Kala itu pada tanggal 1 desember wacana kemerdekaan oleh para intelektual Papua dilaksanakan dengan dukungan Belanda dibentuklah Nieuw Guinea Raad sebuah badan politik unikameral yang sampai hari ini kejadian tersebut masih dikenang baik, namun setahun setelahnya atas nama penumpasan pengaruh imperialisme Belanda di kawasan Indonesia melalui operasi Trikora yang disahkan oleh Presiden Soekarno dengan bantuan Amerika Serikat akhirnya Papua berhasil menjadi bagian dari wilayah negara kesatuan tersebut.

Ketika kekuasaan Orde Lama jatuh akibat sikap otoriter pemerintah dan pemberontakan, pemerintahan Orde Baru di tahun 1967 mengimplementasikan prinsip ekonomi pasar bebas sekaligus memberikan PT. Freeport ijin tambang di Tembagapura yang dahulu sudah diduga oleh pelancong-pelancong Eropa akan kekayaan alamnya, padahal referendum Papua menurut kesepakatan resmi New York Agreement masih akan dilaksanakan di tahun 1969. PT Freeport memperoleh profit sangat besar yang menjadikan perusahaan itu menjadi perusahaan tambang gigantik dan salah satu sumber penerimaan pajak terbesar negara.
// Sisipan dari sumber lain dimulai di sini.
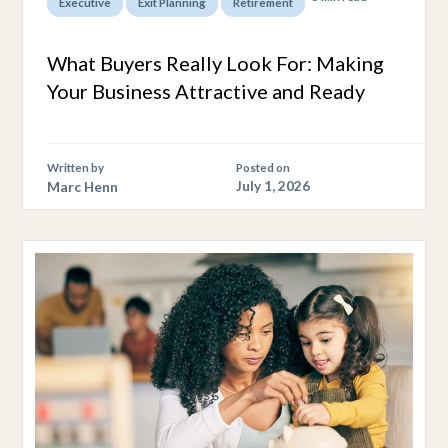
,
,
Executive
Exit Planning
Retirement
What Buyers Really Look For: Making
Your Business Attractive and Ready
Written by
Posted on
Marc Henn
July 1, 2026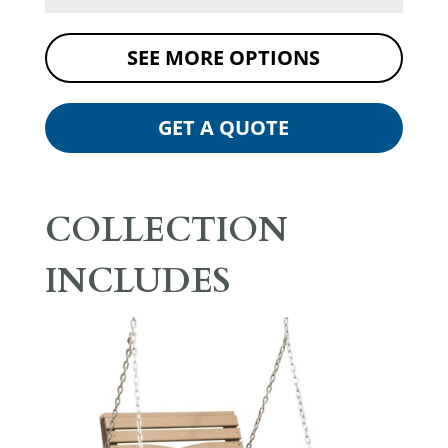
SEE MORE OPTIONS
GET A QUOTE
COLLECTION
INCLUDES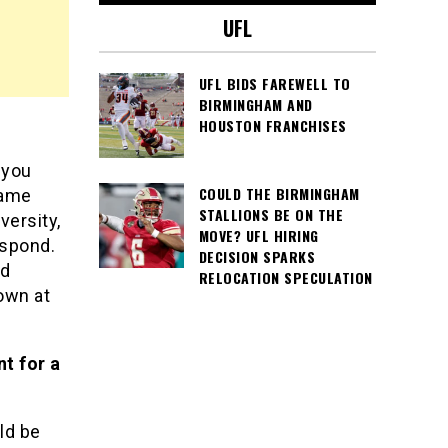
UFL
UFL BIDS FAREWELL TO
BIRMINGHAM AND
HOUSTON FRANCHISES
 you
COULD THE BIRMINGHAM
game
STALLIONS BE ON THE
versity,
MOVE? UFL HIRING
espond.
DECISION SPARKS
nd
RELOCATION SPECULATION
own at
nt for a
ld be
Bukan main banyaknya hasil bumi dan uang yang ditransfer oleh provinsi Papua ke Jakarta, meski demikian index pembangunan manusia disana memiliki angka terendah.

Selama 57 tahun Papua menjadi bagian dari Indonesia selain pembangunan yang selalu macet, penggantian identitas disetiap rezim secara arbitrer, gizi buruk melanda, minimnya tenaga kesehatan dan pendidikan, transmigrasi besar-besaran yang secara tidak langsung mengarah kepada perampasan lahan, hak-hak dasar bagi orang Papua juga tidak benar-benar dijamin terutama kebebasan berpolitik dan berpendapat yang seringkali dianggap separatis ketika mengutarakan pendapat, tidak heran pula jika orang Papua mengalami banyak perlakuan rasisme dari orang Indonesia non Papua – karena koteka dan kesukuannya mereka disebut “tidak beradab”, gemar mabuk (bahkan monyet), sulit dididik, berkulit gelap dan praduga lainnya yang tidak ditelaah dengan bijak. Tidak banyak yang dapat diketahui tentang Papua berhubung banyaknya jumlah aparat bersenjata disana sedang berpatroli – kedatangan wartawan nasional maupun internasionalpun dibatasi dan dijaga ketat. Bahkan pasca huru-hara wisma mahasiswa Papua di Surabaya diikuti dengan demonstrasi di Jayapura, Manokwari dan Sorong baru-baru ini pemerintah malah bertindak semakin agresif dengan memperlambat jaringan internet di Papua dan bereaksi “saling memaafkan” serta aparatnya dengan menambah jumlah personel atas nama keamanan.
———————————
Setelah mendengar kritik dari Nara, apa Indonesia sebagai negara demokrasi yang dewasa selama 57 tahun sampai hari ini sudah berhasil menjadikan orang Papua sebagai bagian dari warga negara Indonesia? Mengapa keterlibatan orang papua hampir tak terlihat? Solusi apakah yang lebih baik untuk Papua, Papua yang merdeka atau Papua sebagai Daerah Istimewa seperti Aceh dan Yogyakarta? Apakah pembangunan infrastruktur secara struktural yang dilakukan pemerintah selama ini sudah optimal atau jangan-jangan tak lebih daripada bentuk kontinuitas kejahatan struktural? Atau ada yang keliru dari awal konstruksi sosial dalam sejarah Indonesia yang selama ini diyakini?